Don Rosa 72260.2635 at compuserve.com
Mon Nov 21 07:24:49 CET 1994


MIKE P.:
	Yes, I swiped that bit about $crooge losing a sled into a
glacial rift in the Yukon, marking the spot with a rifle, then returning
years later just as the glacier chunk breaks off -- and used it as the
centerpiece of "The Last Sled to Dawson". That original Tony Strobl
story was in DONALD DUCK (not UNCLE $CROOGE) #50 or thereabouts. It had
always been my favorite non-Barks Duck story... perhaps the only
non-Barks Duck story I liked... due to the scene where the iceberg
breaks off the glacier and we see the sled buried deep in the ice where
it had been sealed for over 50 years.
	After all these years, I can't recall precisely what I was
thinking when I swiped that bit, though I made no secret of it at the
time. But I think I was intrigued by the idea that, since I was doing a
story which would automatically become Disney property, I realized I
could swipe any idea from any Disney comic, TV show, movie, book, or
anything that there had ever been, and it was perfectly acceptable.

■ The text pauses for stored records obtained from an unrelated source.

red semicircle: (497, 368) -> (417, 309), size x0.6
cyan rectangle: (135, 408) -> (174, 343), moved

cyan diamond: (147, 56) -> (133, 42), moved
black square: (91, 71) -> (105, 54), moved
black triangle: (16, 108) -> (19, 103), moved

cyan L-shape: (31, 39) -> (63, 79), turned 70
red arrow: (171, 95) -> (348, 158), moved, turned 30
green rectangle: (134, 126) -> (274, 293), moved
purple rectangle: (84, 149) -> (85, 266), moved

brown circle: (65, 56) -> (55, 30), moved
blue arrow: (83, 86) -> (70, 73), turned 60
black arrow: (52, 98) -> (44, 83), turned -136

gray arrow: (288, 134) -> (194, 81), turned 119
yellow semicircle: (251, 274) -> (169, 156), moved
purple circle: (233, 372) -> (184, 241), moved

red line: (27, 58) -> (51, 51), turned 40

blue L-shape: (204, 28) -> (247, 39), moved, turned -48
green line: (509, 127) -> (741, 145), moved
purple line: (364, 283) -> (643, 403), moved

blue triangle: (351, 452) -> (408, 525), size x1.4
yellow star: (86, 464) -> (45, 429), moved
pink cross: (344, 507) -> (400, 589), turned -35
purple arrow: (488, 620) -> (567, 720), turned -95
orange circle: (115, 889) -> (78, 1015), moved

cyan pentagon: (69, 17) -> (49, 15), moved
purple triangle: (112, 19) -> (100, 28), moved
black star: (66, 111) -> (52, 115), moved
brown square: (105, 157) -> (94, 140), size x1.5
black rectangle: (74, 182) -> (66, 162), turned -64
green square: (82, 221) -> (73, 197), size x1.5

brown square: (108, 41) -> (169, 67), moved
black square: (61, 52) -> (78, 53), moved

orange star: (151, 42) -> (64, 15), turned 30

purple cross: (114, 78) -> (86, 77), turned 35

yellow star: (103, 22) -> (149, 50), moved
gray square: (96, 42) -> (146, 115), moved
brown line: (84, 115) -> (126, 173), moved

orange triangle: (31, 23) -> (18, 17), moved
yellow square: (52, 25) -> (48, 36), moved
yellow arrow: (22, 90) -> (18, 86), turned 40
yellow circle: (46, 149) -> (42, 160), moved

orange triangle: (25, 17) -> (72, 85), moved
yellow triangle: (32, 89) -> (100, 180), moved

	It's interesting that Barks' first use of $crooge McDuck was
slightly based on Dickens' Ebenezer Scrooge. Barks needed a wealthy
cynic for "Christmas on Bear Mountain" whom he had no special intention
of ever using again. But thereafter, Barks' $crooge evolved into a very
different sort of character -- after all, Dickens' Scrooge was not
particularly wealthy, he was just a cynical miser. I've always thought
that if Barks hadn't created $crooge McDuck for use in a CHRISTMAS
story, his name may have been completely different -- there would have
been no reason to name him "Scrooge".